Exercise brief ▸
All lines from the one with "Language Resources (L.4.c.d.)" onward, through the last line of the records below, are to be retyped word for word.
*** Given data Section Begins ***
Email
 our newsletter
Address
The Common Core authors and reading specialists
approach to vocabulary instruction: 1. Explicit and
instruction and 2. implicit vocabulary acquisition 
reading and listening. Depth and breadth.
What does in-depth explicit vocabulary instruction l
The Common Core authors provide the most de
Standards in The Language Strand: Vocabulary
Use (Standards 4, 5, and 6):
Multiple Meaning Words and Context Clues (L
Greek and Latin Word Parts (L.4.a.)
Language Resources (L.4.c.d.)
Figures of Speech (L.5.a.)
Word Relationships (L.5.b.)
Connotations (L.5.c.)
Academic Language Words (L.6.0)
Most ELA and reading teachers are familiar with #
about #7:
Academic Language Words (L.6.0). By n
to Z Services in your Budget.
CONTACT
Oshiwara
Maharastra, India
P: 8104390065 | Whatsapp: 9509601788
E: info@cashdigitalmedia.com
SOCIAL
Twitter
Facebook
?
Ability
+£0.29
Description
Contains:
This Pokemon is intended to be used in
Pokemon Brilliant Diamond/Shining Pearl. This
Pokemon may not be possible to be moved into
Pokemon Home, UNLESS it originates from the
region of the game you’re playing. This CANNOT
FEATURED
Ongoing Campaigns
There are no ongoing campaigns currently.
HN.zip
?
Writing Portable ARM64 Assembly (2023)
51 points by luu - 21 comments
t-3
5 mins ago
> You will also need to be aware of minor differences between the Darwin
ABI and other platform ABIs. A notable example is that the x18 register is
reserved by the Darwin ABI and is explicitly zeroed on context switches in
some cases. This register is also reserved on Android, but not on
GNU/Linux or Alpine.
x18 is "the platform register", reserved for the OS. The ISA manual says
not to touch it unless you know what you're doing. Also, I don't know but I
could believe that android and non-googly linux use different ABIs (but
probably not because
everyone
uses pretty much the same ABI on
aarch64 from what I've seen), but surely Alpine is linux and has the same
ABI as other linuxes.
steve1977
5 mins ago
*** Given data Section Ends ***
Expected output ▸
Language Resources (L.4.c.d.)
Figures of Speech (L.5.a.)
Word Relationships (L.5.b.)
Connotations (L.5.c.)
Academic Language Words (L.6.0)
Most ELA and reading teachers are familiar with #
about #7:
Academic Language Words (L.6.0). By n
to Z Services in your Budget.
CONTACT
Oshiwara
Maharastra, India
P: 8104390065 | Whatsapp: 9509601788
E: info@cashdigitalmedia.com
SOCIAL
Twitter
Facebook
?
Ability
+£0.29
Description
Contains:
This Pokemon is intended to be used in
Pokemon Brilliant Diamond/Shining Pearl. This
Pokemon may not be possible to be moved into
Pokemon Home, UNLESS it originates from the
region of the game you’re playing. This CANNOT
FEATURED
Ongoing Campaigns
There are no ongoing campaigns currently.
HN.zip
?
Writing Portable ARM64 Assembly (2023)
51 points by luu - 21 comments
t-3
5 mins ago
> You will also need to be aware of minor differences between the Darwin
ABI and other platform ABIs. A notable example is that the x18 register is
reserved by the Darwin ABI and is explicitly zeroed on context switches in
some cases. This register is also reserved on Android, but not on
GNU/Linux or Alpine.
x18 is "the platform register", reserved for the OS. The ISA manual says
not to touch it unless you know what you're doing. Also, I don't know but I
could believe that android and non-googly linux use different ABIs (but
probably not because
everyone
uses pretty much the same ABI on
aarch64 from what I've seen), but surely Alpine is linux and has the same
ABI as other linuxes.
steve1977
5 mins ago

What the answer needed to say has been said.